Nombreux sont les petits malins à avoir senti le filon. Not So Dark en fait partie. Cette start-up spécialisée dans la foodtech, créée il y a deux ans à peine, a effectué une levée de fonds à hauteur de 20 millions d’euros. «Nous avons compris le modèle petit à petit en créant dix marques virtuelles dont la plupart sont entrées dans le top 15 des marques les plus achetées des plateformes de livraisons. Et nous allons ouvrir entre 30 et 35 cuisines virtuelles d’ici la fin d’année», annonce Clément Benoit, cofondateur. Derrière les promesses de cuisines méditerranéennes et asiatiques vendues sous les noms Gaïa, Como Kitchen ou Maison du Dumpling, se cache en fait cette start-up. Des marques inexistantes en dur, qui tendent à s’imposer face aux grandes filiales. «On essaie de prévoir la tendance de demain, en plus de rechercher des verticales food qui ne sont pas encore représentées, autres que le sushi et le burger.
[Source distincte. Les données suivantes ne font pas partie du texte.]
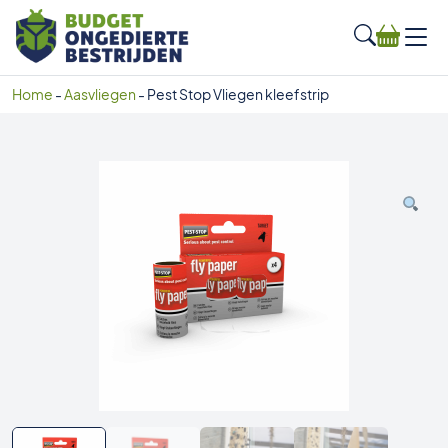
Home
-
Aasvliegen
-
Pest Stop Vliegen kleefstrip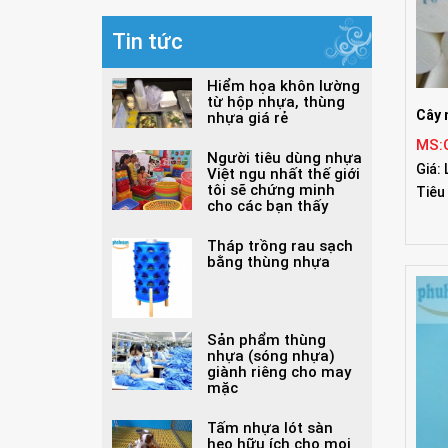
Tin tức
Hiểm họa khôn lường
từ hộp nhựa, thùng
Cây 
nhựa giá rẻ
MS:
Người tiêu dùng nhựa
Giá: 
Việt ngu nhất thế giới
tôi sẽ chứng minh
Tiêu
cho các bạn thấy
Tháp trồng rau sạch
bằng thùng nhựa
Sản phẩm thùng
nhựa (sóng nhựa)
giành riêng cho may
mặc
Tấm nhựa lót sàn
heo hữu ích cho mọi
Une fois l’idée créée, on sélectionne le meilleur chef, on teste sur des groupes puis on trouve à cette cuisine une identité de marque. En ce moment, on travaille sur quatre ou cinq marques en parallèle», ajoute-t-il. Une manière de duper le consommateur car sur le papier, ils ont les atours d’une enseigne de restaurant classique. Mais qu’en sera-t-il sur le long terme ? «Je pense qu’il sera difficile d’ancrer et de construire un univers de marque basé sur les expériences clients, comme Five Guys ou Big Fernand, pour des marques 100% digitalisées», analyse Ugo Jandrain.

Prohibition 

Ces commerces de sous-sol rappellent sans le vouloir le temps de la prohibition. «Pour l’instant, on est sur une sémantique de l’underground. Comme avec le dark web, ce terme fait un peu peur. Il y a tout un storytelling à trouver, montrer qu’ils concilient prix et chaîne de valeur par exemple», avance Yves Marin. «Je perçois la méconnaissance des consommateurs, c’est pour cela que nous communiquons beaucoup, sur nos mesures d’hygiène notamment. Dans chaque dark kitchen, nous avons un responsable hygiène. Je pense qu'il est 1000 fois plus sûr de recevoir une commande de dark kitchen que du petit resto de quartier car nous avons beaucoup plus de contraintes», lance Clément Benoit.

Ce laboratoire encore expérimental soulève tout de même quelques questions. Qu’en sera-t-il de ces marques quand la vague du «rester chez soi» sera terminée ? «C’est une question qui revient en permanence. Pendant cette crise, beaucoup de restos ont proposé un service de livraison. Même si l'offre va se rétrécir lorsque la situation reviendra à la normale, le nombre de clients captés restera le même. Demain, lorsque les restaurateurs vont reprendre leur activité principale, on récupérera leurs clients car ils ne pourront pas assurer et le service en salle et le service en ligne», avance le cofondateur de la start-up. Comme le prédisait l’économiste Schumpeter, l’ouverture d’un nouveau cycle économique se fait au détriment d’anciens.

En effet, sur fond de pandémie mondiale, teintée de couvre-feux et de confinements, les propriétaires de restaurants tirent la langue. Même si un espoir de réouverture des terrasses se profile d’ici la mi-mai, cela fait presque un an que les salles sont fermées au public. Seule la livraison de repas à domicile permet à certains restaurants de garder le cap. «La restauration a pris une claque, les gens rebondissent face à une crise. C'est un instinct de survie ou de réinvention», explique Ugo Jandrain. Dans les grandes villes de France, cette option a augmenté de 47% entre 2018 et 2020, selon le cabinet de conseil spécialisé dans la restauration hors domicile Food Service Vision. Toujours selon ce cabinet, en 2024, la livraison à domicile pourrait représenter 19% du chiffre d'affaires de la restauration commerciale et peser près de 10,3 milliards d'euros en France. Tapis dans l’ombre, les chefs reviennent sur le devant de la scène et réclament leur dû. «Les chefs se mobilisent et élèvent leurs voix pour rappeler les besoins du fait-maison, la nécessité de transparence quant à ce qui se passe à l’intérieur, et une législation claire. Il fut un temps où les food trucks foutaient les boules aux restaurateurs, désormais ce sont les dark kitchen», rappelle Yves Marin. La roue tourne.